Resolving the Paradoxes of Cross-lingual Transfer in Multilingual Language Models
▶Summary
The technical advances, and resulting societal opportunities, of Large Language Models (LLMs) have principally benefited communities whose primary languages are well-represented in the written data used for training LLMs (e.g., English). While these few high-resource languages are used by many around the world, they do not cover large segments of the global population of 8.2 billion, who collectively speak over 7000 languages. For intelligent natural language systems to be adopted and useful, they must enable interaction in the preferred languages of their users and be knowledgeable of the environments of those users. This expansion of LLM functionality requires re-thinking the cross-lingual transfer paradigm for enabling systems in low-resource languages.
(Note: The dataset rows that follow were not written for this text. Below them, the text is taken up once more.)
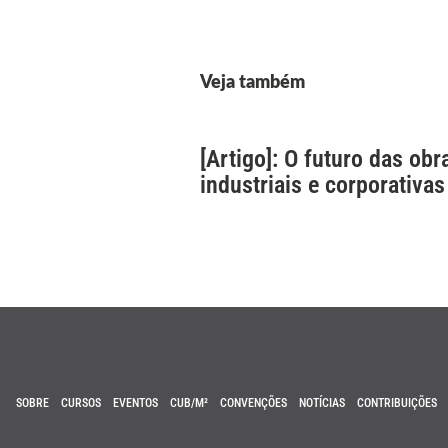
Veja também
[Artigo]: O futuro das obr
industriais e corporativas
SOBRE
CURSOS
EVENTOS
CUB/M²
CONVENÇÕES
NOTÍCIAS
CONTRIBUIÇÕES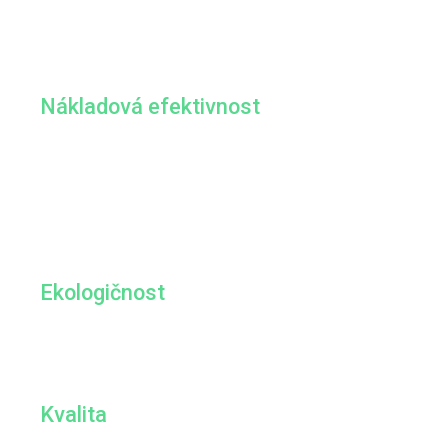
Hlavní přednosti naší řady
HD ocelových sekaných
drátů
spočívají ve 3 klíčových bodech:
Nákladová efektivnost
Díky unikátnímu procesu tepelného zpracování
prokazuje vysoce odolný sekaný drát
o
+30 % delší životnost ve srovnání s běžným
sekaným drátem
, což vede k nákladově
efektivnějším operacím shot peeningu.
Ekologičnost
+30 % životnost znamená snížení odpadů z vašeho
stroje, což činí váš proces shot peeningu
ekologičtějším než kdy dříve!
Kvalita
Produkt špičkové kvality, vyrobený v Japonsku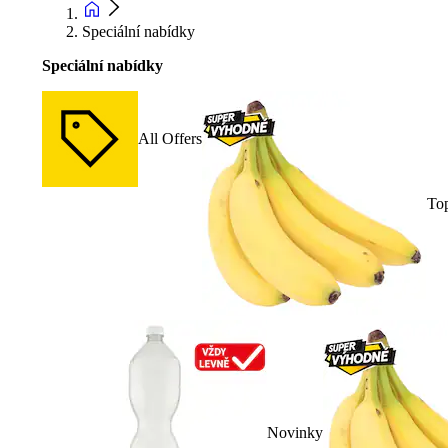
Speciální nabídky
Speciální nabídky
All Offers
To
Novinky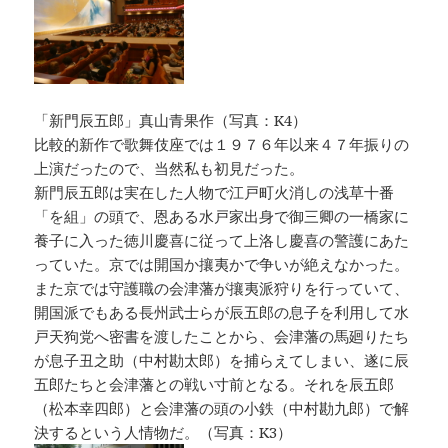
「新門辰五郎」真山青果作（写真：K4）
比較的新作で歌舞伎座では１９７６年以来４７年振りの
上演だったので、当然私も初見だった。
新門辰五郎は実在した人物で江戸町火消しの浅草十番
「を組」の頭で、恩ある水戸家出身で御三卿の一橋家に
養子に入った徳川慶喜に従って上洛し慶喜の警護にあた
っていた。京では開国か攘夷かで争いが絶えなかった。
また京では守護職の会津藩が攘夷派狩りを行っていて、
開国派でもある長州武士らが辰五郎の息子を利用して水
戸天狗党へ密書を渡したことから、会津藩の馬廻りたち
が息子丑之助（中村勘太郎）を捕らえてしまい、遂に辰
五郎たちと会津藩との戦い寸前となる。それを辰五郎
（松本幸四郎）と会津藩の頭の小鉄（中村勘九郎）で解
決するという人情物だ。（写真：K3）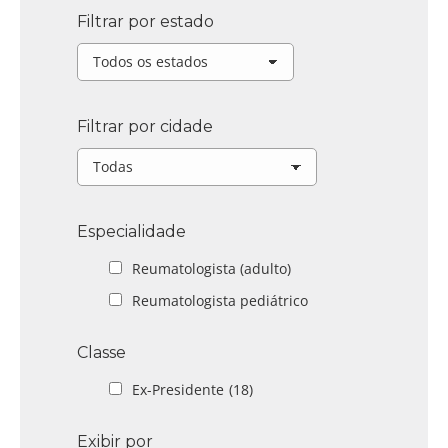
Filtrar por estado
Filtrar por cidade
Especialidade
Reumatologista (adulto)
Reumatologista pediátrico
Classe
Ex-Presidente
(18)
Exibir por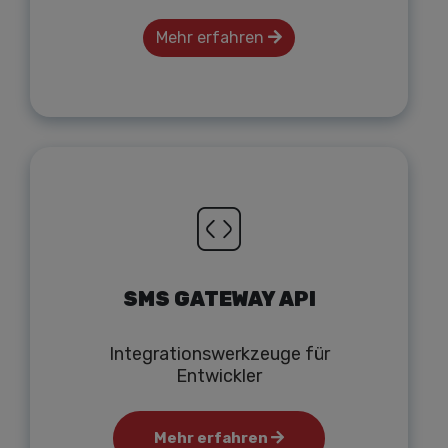
Mehr erfahren
SMS GATEWAY API
Integrationswerkzeuge für
Entwickler
Mehr erfahren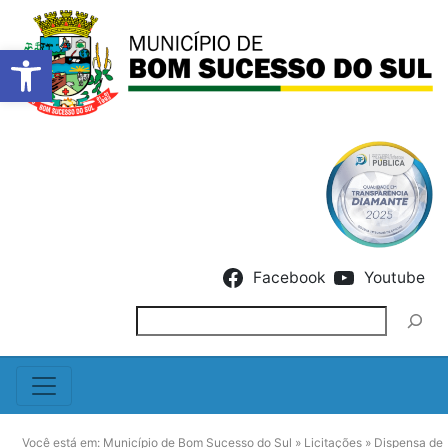
Barra de Ferramentas Abert
Skip to content
Facebook
Youtube
Pesquisar
Você está em:
Município de Bom Sucesso do Sul
»
Licitações
»
Dispensa de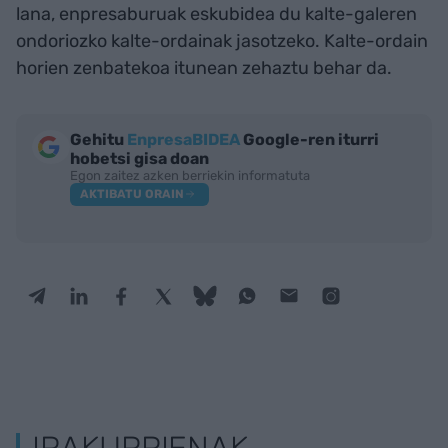
lana, enpresaburuak eskubidea du kalte-galeren
ondoriozko kalte-ordainak jasotzeko. Kalte-ordain
horien zenbatekoa itunean zehaztu behar da.
Gehitu
EnpresaBIDEA
Google-ren iturri
hobetsi gisa doan
Egon zaitez azken berriekin informatuta
AKTIBATU ORAIN
IRAKURRIENAK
In an era where LLMs are knowledge bases, naive reasoners, and interactive agents, our intuitions that held for cross-lingual transfer to linguistic tasks will not extend to transferring regional and cultural knowledge understanding, which may differ even among similar languages.In this proposal, we reformulate cross-lingual transfer using inference-time algorithms that dynamically localize, augment, and adapt implicit language and knowledge representations of multilingual LLMs for queries presented in any language. These new algorithms will leverage shared linguistic knowledge for cross-lingual transfer to new languages while disentangling regional and cultural knowledge that is tied to language but unique to individual language environments. Second, we will develop novel modular architectures to catalyze our adaptation algorithms by disentangling language and knowledge representations within multilingual LLMs during pretraining. Finally, we will develop new benchmarks, settings, and standards for reliable evaluation of regional knowledge in multilingual contexts.